The ashlars were first laid on small spacer plates of lead to produce uniform joints. These plates were exactly the same height as the specified joint, i.e. normally 6 mm. A gap was thus created between the lower and upper rows of stones which was filled with liquid mortar. A special ‘pouring mortar for thin joints’ was developed for this purpose. To prevent the mortar from escaping at the other end, this was sealed with hemp rope. The rope was removed after the mortar had set and the joint then closed with joint mortar.
 
Special attention was paid to the eight inner piers. Bähr knew that these piers were of paramount importance for his bearing concept. But he had to estimate the flow of forces intuitively in the absence of scientific findings.

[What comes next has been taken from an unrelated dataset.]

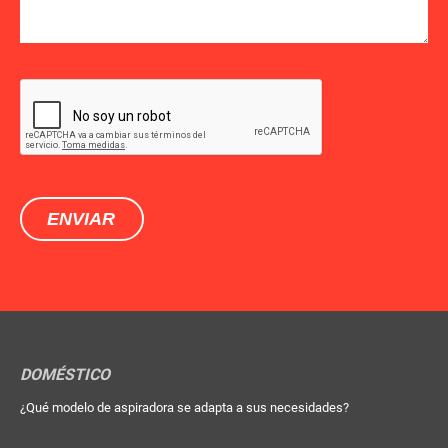
DOMÉSTICO
¿Qué modelo de aspiradora se adapta a sus necesidades?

Considering these prerequisites, his assumptions were remarkably true but not absolutely accurate. The flow of forces partially deviated from his predictions. Furthermore, the methods for testing materials were not nearly as sophisticated as those of today so that less suitable sandstone blocks were also used. Finally, the blocks could not be laid in Bähr's time with today's precision. This unfortunately led to severe building damage which became apparent through cracks in the piers, for example. 
 
These mistakes had to be avoided in the rebuilding project. Complicated calculations with regard to the bearing concept were carried out to correct the flow of loads in bearing structure planning. Only high quality sandstone ashlars whose strength had been tested and whose dimensions had to be within a tolerance of not more than 1.5 mm (!) were used for the piers. The pier base planes were enlarged and fewer (but bigger) individual ashlars were used per layer to reduce the number of joints. Finally, a very close eye was kept on compliance with the joint thickness and mortar quality so that the bearing capacity of the piers' stone work could be doubled as a result.